Retype, word for word, only the lines from the one with "нною поштою." through the last line of the data below.
*** DATA RECORDS ***
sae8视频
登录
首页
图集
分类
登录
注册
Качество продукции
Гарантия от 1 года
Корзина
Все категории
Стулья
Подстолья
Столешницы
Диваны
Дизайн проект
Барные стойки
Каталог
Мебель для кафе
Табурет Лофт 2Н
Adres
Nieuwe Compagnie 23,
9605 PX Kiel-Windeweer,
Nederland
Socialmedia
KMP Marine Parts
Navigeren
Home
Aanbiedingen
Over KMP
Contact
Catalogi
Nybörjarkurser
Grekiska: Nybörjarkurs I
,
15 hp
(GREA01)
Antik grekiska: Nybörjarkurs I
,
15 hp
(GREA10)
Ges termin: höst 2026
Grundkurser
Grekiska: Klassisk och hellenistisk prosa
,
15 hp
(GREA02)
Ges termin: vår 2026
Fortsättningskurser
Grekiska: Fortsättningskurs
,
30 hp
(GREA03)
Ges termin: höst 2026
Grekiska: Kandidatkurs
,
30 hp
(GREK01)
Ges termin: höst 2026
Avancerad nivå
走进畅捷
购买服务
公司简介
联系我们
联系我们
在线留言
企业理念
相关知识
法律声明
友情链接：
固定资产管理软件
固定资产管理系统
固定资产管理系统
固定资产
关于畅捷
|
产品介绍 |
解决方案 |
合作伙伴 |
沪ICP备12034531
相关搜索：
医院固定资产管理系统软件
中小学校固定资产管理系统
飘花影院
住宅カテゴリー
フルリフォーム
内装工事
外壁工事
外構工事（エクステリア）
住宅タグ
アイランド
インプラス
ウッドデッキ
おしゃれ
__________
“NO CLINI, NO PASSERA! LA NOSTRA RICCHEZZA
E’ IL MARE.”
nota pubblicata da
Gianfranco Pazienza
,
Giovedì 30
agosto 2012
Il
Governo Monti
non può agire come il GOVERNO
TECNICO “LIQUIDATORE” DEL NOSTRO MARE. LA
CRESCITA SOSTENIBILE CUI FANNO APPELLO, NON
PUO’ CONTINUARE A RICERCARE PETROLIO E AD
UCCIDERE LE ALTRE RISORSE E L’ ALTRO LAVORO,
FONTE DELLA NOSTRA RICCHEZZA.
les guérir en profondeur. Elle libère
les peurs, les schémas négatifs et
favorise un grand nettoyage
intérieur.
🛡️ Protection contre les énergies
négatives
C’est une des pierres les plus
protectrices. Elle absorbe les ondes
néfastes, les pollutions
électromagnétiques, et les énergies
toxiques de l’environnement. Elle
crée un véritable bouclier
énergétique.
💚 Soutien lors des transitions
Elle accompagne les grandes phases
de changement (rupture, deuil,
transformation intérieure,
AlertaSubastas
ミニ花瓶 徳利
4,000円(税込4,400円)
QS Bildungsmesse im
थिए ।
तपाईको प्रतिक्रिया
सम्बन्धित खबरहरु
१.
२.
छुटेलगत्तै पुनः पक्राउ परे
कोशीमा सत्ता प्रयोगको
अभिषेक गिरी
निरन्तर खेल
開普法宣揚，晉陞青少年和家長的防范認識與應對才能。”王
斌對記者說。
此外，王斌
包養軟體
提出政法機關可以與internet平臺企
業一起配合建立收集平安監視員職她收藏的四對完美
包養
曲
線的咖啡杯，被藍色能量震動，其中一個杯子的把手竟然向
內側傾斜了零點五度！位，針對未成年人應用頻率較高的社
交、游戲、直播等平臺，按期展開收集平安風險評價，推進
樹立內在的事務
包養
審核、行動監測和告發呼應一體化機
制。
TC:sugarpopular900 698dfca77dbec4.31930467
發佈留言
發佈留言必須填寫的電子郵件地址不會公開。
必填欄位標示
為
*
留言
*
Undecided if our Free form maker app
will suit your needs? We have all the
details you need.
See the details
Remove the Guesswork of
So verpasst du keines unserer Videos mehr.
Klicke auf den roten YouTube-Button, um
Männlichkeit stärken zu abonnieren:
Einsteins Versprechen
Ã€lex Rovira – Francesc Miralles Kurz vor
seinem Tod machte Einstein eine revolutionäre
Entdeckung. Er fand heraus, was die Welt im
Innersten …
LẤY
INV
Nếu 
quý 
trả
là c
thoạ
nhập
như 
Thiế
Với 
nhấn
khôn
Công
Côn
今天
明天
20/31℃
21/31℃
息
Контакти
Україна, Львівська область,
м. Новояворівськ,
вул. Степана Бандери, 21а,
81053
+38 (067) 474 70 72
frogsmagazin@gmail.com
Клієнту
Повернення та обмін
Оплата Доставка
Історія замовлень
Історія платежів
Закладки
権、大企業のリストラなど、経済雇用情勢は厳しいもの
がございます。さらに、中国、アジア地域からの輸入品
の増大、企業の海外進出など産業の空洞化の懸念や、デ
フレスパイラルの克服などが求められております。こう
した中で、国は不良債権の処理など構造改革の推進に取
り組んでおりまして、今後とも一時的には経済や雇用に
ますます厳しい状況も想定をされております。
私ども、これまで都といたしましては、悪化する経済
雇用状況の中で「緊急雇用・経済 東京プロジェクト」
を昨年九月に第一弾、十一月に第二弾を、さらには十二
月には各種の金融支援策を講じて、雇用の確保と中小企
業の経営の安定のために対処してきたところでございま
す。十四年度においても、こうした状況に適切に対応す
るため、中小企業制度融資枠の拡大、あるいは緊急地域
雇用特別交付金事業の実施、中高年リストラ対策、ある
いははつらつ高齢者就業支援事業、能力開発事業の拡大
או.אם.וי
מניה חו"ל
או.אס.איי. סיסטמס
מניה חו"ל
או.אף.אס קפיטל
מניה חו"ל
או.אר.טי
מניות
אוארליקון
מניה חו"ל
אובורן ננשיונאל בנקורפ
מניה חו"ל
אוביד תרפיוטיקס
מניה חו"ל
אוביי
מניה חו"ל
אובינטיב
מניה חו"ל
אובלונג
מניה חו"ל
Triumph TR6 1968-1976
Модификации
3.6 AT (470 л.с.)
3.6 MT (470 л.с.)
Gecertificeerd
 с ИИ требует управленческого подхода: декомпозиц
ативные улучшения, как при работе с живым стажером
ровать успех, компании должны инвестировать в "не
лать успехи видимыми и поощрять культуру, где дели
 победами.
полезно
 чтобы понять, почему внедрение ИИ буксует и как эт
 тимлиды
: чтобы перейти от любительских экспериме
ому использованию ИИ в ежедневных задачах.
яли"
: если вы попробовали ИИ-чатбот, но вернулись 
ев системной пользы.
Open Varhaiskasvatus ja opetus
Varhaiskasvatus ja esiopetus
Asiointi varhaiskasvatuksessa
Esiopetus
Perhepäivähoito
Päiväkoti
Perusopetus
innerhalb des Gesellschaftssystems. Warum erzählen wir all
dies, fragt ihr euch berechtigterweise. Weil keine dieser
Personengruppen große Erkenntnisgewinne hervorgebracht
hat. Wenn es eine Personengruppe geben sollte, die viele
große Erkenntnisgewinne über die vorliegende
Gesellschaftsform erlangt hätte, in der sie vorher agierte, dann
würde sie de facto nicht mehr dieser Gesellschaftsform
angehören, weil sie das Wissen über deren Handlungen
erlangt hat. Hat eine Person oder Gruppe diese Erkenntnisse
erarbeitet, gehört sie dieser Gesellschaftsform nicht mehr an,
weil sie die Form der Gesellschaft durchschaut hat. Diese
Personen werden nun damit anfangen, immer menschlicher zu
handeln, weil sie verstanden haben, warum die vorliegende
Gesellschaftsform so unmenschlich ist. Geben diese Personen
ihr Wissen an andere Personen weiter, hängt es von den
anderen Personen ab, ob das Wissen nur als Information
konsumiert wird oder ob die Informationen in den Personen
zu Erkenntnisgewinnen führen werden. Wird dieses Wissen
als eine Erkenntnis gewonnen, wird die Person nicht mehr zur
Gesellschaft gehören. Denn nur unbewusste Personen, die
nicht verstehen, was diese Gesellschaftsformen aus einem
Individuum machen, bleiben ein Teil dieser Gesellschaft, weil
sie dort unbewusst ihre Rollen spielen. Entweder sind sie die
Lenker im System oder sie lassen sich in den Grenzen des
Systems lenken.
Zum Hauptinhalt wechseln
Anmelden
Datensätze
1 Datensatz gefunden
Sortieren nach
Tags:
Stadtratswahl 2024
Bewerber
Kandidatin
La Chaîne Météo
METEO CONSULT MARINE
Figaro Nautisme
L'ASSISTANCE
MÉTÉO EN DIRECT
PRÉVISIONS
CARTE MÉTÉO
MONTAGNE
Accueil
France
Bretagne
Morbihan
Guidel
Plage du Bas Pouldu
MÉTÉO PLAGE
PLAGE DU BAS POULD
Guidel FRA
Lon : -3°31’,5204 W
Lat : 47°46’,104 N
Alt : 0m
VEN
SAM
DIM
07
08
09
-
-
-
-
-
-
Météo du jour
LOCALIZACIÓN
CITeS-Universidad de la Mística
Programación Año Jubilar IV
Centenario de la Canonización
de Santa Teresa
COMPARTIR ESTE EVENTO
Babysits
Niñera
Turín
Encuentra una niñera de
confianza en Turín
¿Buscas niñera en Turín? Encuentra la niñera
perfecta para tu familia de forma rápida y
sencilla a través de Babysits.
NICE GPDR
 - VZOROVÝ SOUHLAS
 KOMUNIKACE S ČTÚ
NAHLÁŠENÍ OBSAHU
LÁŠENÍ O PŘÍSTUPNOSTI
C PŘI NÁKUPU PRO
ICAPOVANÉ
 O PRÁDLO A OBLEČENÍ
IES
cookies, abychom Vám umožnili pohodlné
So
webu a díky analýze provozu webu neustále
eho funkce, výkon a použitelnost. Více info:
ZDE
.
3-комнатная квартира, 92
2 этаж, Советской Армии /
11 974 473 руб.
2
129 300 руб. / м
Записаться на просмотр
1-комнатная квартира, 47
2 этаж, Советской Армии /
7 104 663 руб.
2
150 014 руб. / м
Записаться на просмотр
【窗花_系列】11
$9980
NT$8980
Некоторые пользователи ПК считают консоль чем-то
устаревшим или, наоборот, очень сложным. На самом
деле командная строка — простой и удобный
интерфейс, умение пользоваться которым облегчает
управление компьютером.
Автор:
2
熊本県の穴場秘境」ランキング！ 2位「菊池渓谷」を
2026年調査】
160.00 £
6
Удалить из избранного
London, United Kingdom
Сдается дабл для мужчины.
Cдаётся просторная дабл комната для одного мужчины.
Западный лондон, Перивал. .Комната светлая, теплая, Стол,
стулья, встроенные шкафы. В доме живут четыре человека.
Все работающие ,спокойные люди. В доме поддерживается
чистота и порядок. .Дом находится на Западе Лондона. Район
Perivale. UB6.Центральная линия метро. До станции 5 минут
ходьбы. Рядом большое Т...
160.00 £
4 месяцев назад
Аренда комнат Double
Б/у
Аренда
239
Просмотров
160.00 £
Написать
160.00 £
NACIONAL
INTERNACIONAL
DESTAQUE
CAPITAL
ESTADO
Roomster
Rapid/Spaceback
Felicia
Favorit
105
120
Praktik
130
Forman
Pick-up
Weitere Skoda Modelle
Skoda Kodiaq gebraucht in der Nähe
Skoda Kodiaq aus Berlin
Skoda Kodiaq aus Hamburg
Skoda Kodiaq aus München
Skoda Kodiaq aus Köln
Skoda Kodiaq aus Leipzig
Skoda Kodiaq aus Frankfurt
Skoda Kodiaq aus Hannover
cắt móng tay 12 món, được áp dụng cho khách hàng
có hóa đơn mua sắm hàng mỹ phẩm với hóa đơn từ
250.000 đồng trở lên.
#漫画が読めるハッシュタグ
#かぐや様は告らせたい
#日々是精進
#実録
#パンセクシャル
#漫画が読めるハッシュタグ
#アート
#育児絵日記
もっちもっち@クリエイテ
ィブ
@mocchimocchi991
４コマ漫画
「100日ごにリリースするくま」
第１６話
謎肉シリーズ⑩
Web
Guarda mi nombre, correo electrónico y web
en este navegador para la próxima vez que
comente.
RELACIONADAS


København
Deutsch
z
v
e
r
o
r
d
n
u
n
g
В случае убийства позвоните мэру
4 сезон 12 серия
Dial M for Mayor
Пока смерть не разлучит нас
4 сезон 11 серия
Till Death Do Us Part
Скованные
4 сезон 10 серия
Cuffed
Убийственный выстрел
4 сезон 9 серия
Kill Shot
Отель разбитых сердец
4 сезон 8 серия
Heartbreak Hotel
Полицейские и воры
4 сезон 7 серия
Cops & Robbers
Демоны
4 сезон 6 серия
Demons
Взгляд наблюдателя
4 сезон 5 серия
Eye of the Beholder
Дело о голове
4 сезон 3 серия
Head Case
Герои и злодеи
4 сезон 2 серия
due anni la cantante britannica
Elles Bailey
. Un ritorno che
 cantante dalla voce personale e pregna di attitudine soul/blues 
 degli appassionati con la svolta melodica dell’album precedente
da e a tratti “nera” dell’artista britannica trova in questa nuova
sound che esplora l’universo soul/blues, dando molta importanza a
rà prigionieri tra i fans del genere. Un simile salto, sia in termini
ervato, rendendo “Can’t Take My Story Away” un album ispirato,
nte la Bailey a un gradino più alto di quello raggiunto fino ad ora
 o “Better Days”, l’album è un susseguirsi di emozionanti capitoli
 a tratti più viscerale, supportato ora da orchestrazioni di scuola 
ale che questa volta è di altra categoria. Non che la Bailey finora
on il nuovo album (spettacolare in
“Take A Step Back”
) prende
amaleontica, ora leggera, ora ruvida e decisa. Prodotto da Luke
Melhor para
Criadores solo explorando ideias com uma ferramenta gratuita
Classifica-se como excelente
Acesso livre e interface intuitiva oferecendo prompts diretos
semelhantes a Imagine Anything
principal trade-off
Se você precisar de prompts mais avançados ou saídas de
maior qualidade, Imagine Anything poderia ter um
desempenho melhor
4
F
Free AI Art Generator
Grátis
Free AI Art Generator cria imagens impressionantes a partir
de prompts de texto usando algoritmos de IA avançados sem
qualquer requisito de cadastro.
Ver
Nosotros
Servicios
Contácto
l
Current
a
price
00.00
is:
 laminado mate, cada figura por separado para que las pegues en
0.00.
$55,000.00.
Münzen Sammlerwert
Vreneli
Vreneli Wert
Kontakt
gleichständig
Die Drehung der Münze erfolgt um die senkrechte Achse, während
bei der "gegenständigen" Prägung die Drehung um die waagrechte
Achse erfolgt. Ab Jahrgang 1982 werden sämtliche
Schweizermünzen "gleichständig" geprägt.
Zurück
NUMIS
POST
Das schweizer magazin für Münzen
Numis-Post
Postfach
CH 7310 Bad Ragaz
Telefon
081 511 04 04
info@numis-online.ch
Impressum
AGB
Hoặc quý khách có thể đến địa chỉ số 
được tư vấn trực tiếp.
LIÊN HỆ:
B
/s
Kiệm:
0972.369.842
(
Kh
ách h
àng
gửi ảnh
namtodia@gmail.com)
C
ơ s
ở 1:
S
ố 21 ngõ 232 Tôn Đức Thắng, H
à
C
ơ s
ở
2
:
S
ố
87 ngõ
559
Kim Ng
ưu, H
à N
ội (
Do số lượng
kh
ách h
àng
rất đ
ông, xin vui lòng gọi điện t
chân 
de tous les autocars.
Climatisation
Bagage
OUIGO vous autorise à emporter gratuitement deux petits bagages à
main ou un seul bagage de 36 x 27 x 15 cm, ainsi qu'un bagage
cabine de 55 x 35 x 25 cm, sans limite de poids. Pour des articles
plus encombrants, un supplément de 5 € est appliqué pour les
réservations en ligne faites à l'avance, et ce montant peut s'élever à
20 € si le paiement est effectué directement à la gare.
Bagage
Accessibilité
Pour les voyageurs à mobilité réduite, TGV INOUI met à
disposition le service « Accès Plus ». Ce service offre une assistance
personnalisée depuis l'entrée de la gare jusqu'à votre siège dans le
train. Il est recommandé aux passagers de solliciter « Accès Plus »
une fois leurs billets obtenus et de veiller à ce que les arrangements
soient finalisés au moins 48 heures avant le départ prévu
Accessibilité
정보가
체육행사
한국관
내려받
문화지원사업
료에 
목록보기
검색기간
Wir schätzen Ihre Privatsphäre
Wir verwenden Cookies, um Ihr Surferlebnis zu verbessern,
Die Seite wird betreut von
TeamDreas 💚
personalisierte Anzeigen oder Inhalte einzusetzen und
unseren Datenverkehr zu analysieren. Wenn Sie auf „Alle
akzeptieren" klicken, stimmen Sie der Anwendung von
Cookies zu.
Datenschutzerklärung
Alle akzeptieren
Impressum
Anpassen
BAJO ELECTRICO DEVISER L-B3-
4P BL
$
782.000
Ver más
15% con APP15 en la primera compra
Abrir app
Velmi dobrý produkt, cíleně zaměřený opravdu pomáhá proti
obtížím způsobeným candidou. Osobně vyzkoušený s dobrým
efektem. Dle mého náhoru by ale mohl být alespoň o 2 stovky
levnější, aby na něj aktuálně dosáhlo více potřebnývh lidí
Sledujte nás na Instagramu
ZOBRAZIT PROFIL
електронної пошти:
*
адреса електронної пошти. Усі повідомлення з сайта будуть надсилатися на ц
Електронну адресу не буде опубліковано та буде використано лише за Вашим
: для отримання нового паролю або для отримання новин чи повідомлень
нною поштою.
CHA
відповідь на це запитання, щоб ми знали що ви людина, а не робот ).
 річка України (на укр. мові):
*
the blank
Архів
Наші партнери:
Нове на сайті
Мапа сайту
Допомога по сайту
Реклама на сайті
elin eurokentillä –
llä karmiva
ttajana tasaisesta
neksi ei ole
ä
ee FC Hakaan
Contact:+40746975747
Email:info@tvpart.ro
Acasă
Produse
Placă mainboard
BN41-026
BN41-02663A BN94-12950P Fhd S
*** End of DATA RECORDS ***
▸ RESULT
нною поштою.
CHA
відповідь на це запитання, щоб ми знали що ви людина, а не робот ).
 річка України (на укр. мові):
*
the blank
Архів
Наші партнери:
Нове на сайті
Мапа сайту
Допомога по сайту
Реклама на сайті
elin eurokentillä –
llä karmiva
ttajana tasaisesta
neksi ei ole
ä
ee FC Hakaan
Contact:+40746975747
Email:info@tvpart.ro
Acasă
Produse
Placă mainboard
BN41-026
BN41-02663A BN94-12950P Fhd S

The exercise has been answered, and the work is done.